Co-authored-by: copilot-swe-agent[bot] <198982749+Copilot@users.noreply.github.com>
Co-authored-by: pelikhan <4175913+pelikhan@users.noreply.github.com>

Author: Copilot

docs/src/content/docs/reference/permissions.md

@@ -172,7 +172,7 @@ Custom jobs and safe outputs jobs can have their own permission requirements bas
 
 Some tools require specific permissions to function:
 
-- **`agentic-workflows`**: Requires `actions: read` to access workflow logs and run data
+- **`agentic-workflows`**: Requires `actions: read` to access workflow logs and run data. Additionally, the `logs` and `audit` tools require the workflow actor to have **write, maintain, or admin** repository role.
 - **GitHub Model Context Protocol (MCP) toolsets**: See [Tools](/gh-aw/reference/tools/) for GitHub API permission requirements
 
 The compiler validates these requirements and provides clear error messages when permissions are missing.

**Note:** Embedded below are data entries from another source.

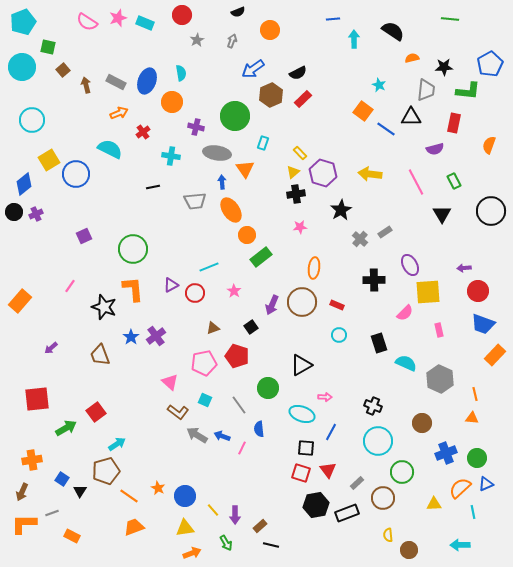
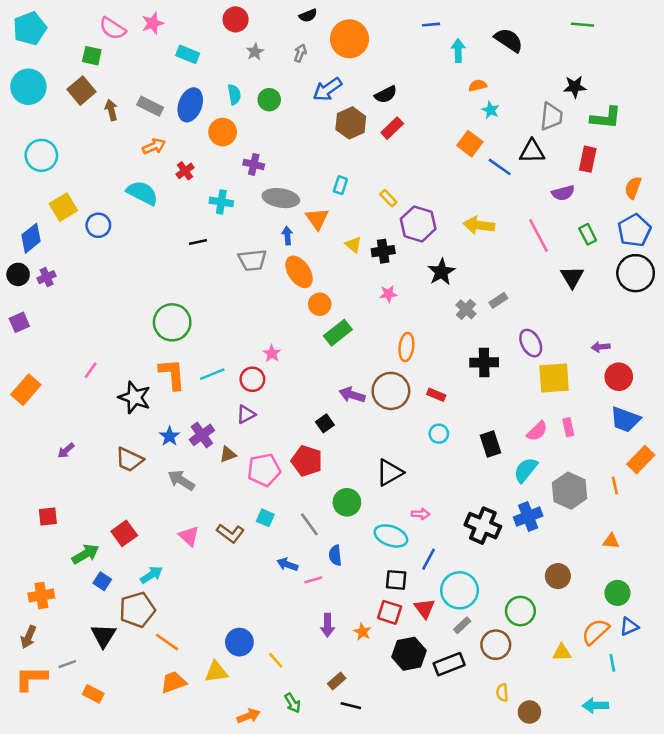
cyan rectangle: (145, 23) -> (188, 54), moved
orange circle: (270, 30) -> (349, 39), size x1.5
green square: (48, 47) -> (92, 56), moved
orange semicircle: (412, 58) -> (478, 85), moved
blue pentagon: (490, 64) -> (634, 230), moved
brown square: (63, 70) -> (81, 91), size x1.5
green circle: (235, 116) -> (269, 100), moved, size x0.6
yellow triangle: (293, 172) -> (353, 245), moved, turned -40
blue circle: (76, 174) -> (98, 225), size x0.7
purple square: (84, 236) -> (19, 322), moved
cyan line: (209, 267) -> (212, 374), moved
purple triangle: (171, 285) -> (246, 414), moved
pink star: (234, 291) -> (272, 353), moved
purple arrow: (272, 305) -> (352, 395), turned 84
pink semicircle: (405, 313) -> (537, 431), moved
brown triangle: (213, 328) -> (228, 454), moved
brown trapezoid: (100, 355) -> (129, 460), turned -45
cyan semicircle: (406, 363) -> (526, 470), turned -75
pink triangle: (170, 382) -> (189, 536), moved
orange line: (475, 394) -> (615, 485), moved
red square: (37, 399) -> (48, 517), size x0.6
black cross: (373, 406) -> (483, 526), size x1.5
brown circle: (422, 423) -> (558, 576), moved
gray arrow: (197, 435) -> (181, 480), moved
cyan circle: (378, 441) -> (460, 590), moved
pink line: (242, 448) -> (313, 580), turned 48
blue cross: (446, 453) -> (528, 517), moved
blue square: (62, 479) -> (102, 581), moved
orange star: (158, 488) -> (362, 632), moved
black triangle: (80, 491) -> (104, 636), size x1.5
purple arrow: (235, 515) -> (327, 625), moved
yellow triangle: (185, 528) -> (216, 672), moved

docs/src/content/docs/reference/tools.md

@@ -196,6 +196,9 @@ tools:
   agentic-workflows:
 ```
 
+> [!NOTE]
+> The `logs` and `audit` tools require the workflow actor to have **write, maintain, or admin** repository role. Other tools (status, compile, mcp-inspect, add, update, fix) are available to all users.
+
 See [MCP Server](/gh-aw/setup/mcp-server/#using-as-agentic-workflows-tool) for available operations.
 
 ### Cache Memory (`cache-memory:`)

docs/src/content/docs/setup/mcp-server.md

@@ -178,6 +178,10 @@ Compile Markdown workflows to GitHub Actions YAML with optional static analysis.
 
 Download and analyze workflow logs with timeout handling and size guardrails.
 
+> [!WARNING]
+> Role Requirement
+> This tool requires the workflow actor to have **write, maintain, or admin** repository role. Actors with read or triage access will receive a permission denied error.
+
 **Parameters:**
 - `workflow_name` (optional): Workflow name to download logs for (empty for all)
 - `count` (optional): Number of workflow runs to download (default: 100)
@@ -204,6 +208,10 @@ Download and analyze workflow logs with timeout handling and size guardrails.
 
 Investigate a workflow run, job, or specific step and generate a detailed report.
 
+> [!WARNING]
+> Role Requirement
+> This tool requires the workflow actor to have **write, maintain, or admin** repository role. Actors with read or triage access will receive a permission denied error.
+
 **Parameters:**
 - `run_id_or_url` (required): One of:
   - Numeric run ID: `1234567890`
@@ -328,6 +336,31 @@ Check workflow status, download logs, and audit failures.
 ```
 
 > [!CAUTION]
-> Required Permission
+> Required Permissions and Roles
+> 
+> **GitHub Actions Permission:**
 > The `agentic-workflows` tool requires `actions: read` permission to access GitHub Actions workflow logs and run data.
+> 
+> **Repository Role Requirements:**
+> The `logs` and `audit` tools require the workflow actor to have **write, maintain, or admin** role in the repository. These tools check the actor's repository permissions using the GitHub API before allowing access.
+> 
+> - **Minimum role:** write, maintain, or admin
+> - **Environment variable:** `GITHUB_ACTOR` must be set (automatically provided in GitHub Actions)
+> - **Permission check:** Runtime validation via GitHub API `/repos/{owner}/{repo}/collaborators/{username}/permission`
+> 
+> **Permission Denied Errors:**
+> 
+> If the actor has insufficient permissions (e.g., read or triage access), the tools will return:
+> ```json
+> {
+>   "error": "insufficient repository permissions",
+>   "actor": "username",
+>   "repository": "owner/repo",
+>   "role": "read",
+>   "required": "write, maintain, or admin",
+>   "reason": "Actor username has read access to owner/repo. This tool requires at least write access."
+> }
+> ```
+> 
+> **Other tools** (status, compile, mcp-inspect, add, update, fix) are available to all users regardless of repository role.